From that awkward start a friendship grew. I learnt of his abuse at the hands of his family and so called friends. His desire to become female and that he was saving every penny he could from his three minimum rate jobs to pay for the operation to fulfil his longing. He spoke little of his family and experiences, but I pieced together some of what he had endured.
I helped as much as I could as he became the family that I had lost just as I became the family he had lost. I got him to move in with me so that he could save more. Until the day that he declared that he almost had enough.

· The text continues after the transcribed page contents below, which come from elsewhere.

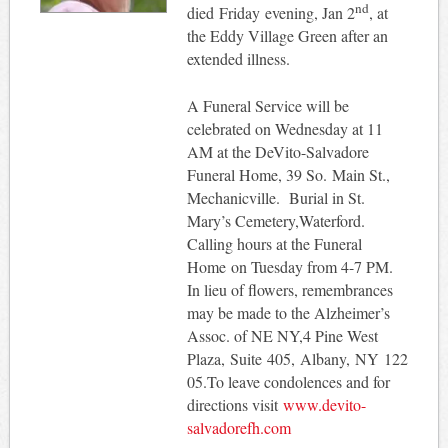
nd
died Friday evening, Jan 2
, at
the Eddy Village Green after an
extended illness.
A Funeral Service will be
celebrated on Wednesday at 11
AM at the DeVito-Salvadore
Funeral Home, 39 So. Main St.,
Mechanicville. Burial in St.
Mary’s Cemetery,Waterford.
Calling hours at the Funeral
Home on Tuesday from 4-7 PM.
In lieu of flowers, remembrances
may be made to the Alzheimer’s
Assoc. of NE NY,4 Pine West
Plaza, Suite 405, Albany, NY 122
05.To leave condolences and for
directions visit
www.devito-
salvadorefh.com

The operation, although successful, threw up a problem. I knew he’d been abused, but he had never told me just how bad it had been. His heart had stopped twice on the operating table. Once back in the High Dependency Unit the process of healing began. But she, and the staff, were blindsided by the internal bleeding that the abuse had set up and the operation started. They knew she couldn’t cope with another operation so they pumped in drugs to promote clotting and units of whole blood.
I was listed as primary contact and I was called in by the Unit. When I arrived by her bedside I saw tubes and sensors on different parts of her body. She was unconscious, asleep I assumed, and I noticed the figures on the monitor screen. They were all low.
A nurse removed the nasal cannula that was supplying oxygen and I saw a glimmer of hope. I looked at the screen and saw the respiration figure slowly decrease. It got to five, dropped to four, then three, followed by two, one and finally zero. I then saw that the heart rate was also zero. The nurse switched off the monitor and in that instant Hope was extinguished.